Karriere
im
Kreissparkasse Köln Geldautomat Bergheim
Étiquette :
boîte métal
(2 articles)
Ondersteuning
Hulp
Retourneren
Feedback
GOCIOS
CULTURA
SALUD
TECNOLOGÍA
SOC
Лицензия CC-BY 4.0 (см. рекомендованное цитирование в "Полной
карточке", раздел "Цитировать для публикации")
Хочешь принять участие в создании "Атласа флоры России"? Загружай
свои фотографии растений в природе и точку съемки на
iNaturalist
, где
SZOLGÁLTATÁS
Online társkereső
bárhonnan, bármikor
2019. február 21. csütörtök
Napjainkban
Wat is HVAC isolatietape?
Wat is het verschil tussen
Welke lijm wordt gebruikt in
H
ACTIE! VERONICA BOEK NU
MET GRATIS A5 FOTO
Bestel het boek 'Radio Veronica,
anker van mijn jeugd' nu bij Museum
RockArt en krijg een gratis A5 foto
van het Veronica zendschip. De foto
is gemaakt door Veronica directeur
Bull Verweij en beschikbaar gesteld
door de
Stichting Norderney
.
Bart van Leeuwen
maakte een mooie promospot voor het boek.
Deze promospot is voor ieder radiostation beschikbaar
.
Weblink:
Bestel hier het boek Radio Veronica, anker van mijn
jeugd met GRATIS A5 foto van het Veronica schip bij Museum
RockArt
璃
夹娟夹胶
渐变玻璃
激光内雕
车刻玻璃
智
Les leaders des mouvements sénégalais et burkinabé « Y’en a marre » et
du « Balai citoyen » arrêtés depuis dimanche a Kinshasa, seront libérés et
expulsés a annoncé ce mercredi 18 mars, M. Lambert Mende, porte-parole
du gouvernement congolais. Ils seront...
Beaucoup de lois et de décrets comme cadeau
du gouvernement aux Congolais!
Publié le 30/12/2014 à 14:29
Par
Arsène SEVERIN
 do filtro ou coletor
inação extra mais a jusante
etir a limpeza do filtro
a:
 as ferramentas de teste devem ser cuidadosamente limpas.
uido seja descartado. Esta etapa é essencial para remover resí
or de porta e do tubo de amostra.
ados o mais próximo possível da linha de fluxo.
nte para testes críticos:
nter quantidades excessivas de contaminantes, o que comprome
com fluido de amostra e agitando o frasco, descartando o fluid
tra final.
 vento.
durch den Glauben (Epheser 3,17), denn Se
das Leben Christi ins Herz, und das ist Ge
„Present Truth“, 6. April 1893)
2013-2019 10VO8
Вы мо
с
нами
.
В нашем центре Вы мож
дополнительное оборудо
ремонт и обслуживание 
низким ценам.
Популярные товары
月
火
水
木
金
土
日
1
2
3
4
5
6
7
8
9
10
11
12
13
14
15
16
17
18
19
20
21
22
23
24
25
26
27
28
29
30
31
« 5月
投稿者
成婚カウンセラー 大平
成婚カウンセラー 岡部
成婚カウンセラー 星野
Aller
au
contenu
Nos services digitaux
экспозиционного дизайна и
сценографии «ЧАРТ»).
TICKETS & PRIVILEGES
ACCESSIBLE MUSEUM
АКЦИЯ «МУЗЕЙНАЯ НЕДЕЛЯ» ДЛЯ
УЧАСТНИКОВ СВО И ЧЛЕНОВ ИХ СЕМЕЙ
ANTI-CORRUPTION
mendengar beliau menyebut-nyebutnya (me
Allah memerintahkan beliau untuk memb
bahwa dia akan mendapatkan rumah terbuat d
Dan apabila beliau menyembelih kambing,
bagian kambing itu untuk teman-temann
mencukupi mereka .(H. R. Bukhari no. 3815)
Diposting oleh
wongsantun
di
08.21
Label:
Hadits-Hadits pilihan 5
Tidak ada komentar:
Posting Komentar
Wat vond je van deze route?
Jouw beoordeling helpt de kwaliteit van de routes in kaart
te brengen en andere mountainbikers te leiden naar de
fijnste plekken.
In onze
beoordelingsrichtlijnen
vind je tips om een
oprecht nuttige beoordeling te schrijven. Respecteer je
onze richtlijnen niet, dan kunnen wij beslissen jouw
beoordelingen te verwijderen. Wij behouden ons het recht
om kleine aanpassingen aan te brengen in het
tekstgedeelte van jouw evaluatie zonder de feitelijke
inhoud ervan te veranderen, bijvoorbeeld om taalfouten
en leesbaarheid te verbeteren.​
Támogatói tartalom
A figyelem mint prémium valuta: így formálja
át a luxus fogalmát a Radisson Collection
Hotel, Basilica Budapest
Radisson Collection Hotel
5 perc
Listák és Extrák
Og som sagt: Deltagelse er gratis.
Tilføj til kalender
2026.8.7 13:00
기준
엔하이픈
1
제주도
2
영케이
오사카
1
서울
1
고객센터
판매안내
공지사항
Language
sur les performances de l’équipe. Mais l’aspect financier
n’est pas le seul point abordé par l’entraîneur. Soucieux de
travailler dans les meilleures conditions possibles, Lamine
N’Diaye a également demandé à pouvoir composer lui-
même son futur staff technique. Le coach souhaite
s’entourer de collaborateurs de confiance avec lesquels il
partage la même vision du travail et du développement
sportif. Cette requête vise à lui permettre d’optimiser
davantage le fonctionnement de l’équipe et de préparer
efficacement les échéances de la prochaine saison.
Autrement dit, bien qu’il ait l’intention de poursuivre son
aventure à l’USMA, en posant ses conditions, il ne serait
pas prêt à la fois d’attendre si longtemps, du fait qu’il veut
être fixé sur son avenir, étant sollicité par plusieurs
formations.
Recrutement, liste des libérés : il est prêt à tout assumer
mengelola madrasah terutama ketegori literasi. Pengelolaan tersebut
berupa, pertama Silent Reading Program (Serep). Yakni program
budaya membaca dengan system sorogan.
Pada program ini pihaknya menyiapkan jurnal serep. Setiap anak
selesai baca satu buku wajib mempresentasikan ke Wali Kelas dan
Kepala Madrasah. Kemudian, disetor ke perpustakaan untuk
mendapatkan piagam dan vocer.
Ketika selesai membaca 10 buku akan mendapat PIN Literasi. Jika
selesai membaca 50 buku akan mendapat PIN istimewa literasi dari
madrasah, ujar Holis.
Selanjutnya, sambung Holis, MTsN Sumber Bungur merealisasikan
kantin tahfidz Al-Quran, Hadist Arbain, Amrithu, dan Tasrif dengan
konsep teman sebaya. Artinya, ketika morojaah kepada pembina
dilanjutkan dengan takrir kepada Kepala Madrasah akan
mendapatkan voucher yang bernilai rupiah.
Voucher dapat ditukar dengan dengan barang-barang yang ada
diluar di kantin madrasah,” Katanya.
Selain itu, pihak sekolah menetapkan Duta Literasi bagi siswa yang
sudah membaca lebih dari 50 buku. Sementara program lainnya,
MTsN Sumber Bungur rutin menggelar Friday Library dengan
____________
▸ EXERCISE OBJECTIVE
Out of the material above, output word for word the line with "át a luxus fogalmát a Radisson Collection", the line with "Autrement dit, bien", and all lines between them, with nothing else.

▸ SOLUTION
át a luxus fogalmát a Radisson Collection
Hotel, Basilica Budapest
Radisson Collection Hotel
5 perc
Listák és Extrák
Og som sagt: Deltagelse er gratis.
Tilføj til kalender
2026.8.7 13:00
기준
엔하이픈
1
제주도
2
영케이
오사카
1
서울
1
고객센터
판매안내
공지사항
Language
sur les performances de l’équipe. Mais l’aspect financier
n’est pas le seul point abordé par l’entraîneur. Soucieux de
travailler dans les meilleures conditions possibles, Lamine
N’Diaye a également demandé à pouvoir composer lui-
même son futur staff technique. Le coach souhaite
s’entourer de collaborateurs de confiance avec lesquels il
partage la même vision du travail et du développement
sportif. Cette requête vise à lui permettre d’optimiser
davantage le fonctionnement de l’équipe et de préparer
efficacement les échéances de la prochaine saison.
Autrement dit, bien qu’il ait l’intention de poursuivre son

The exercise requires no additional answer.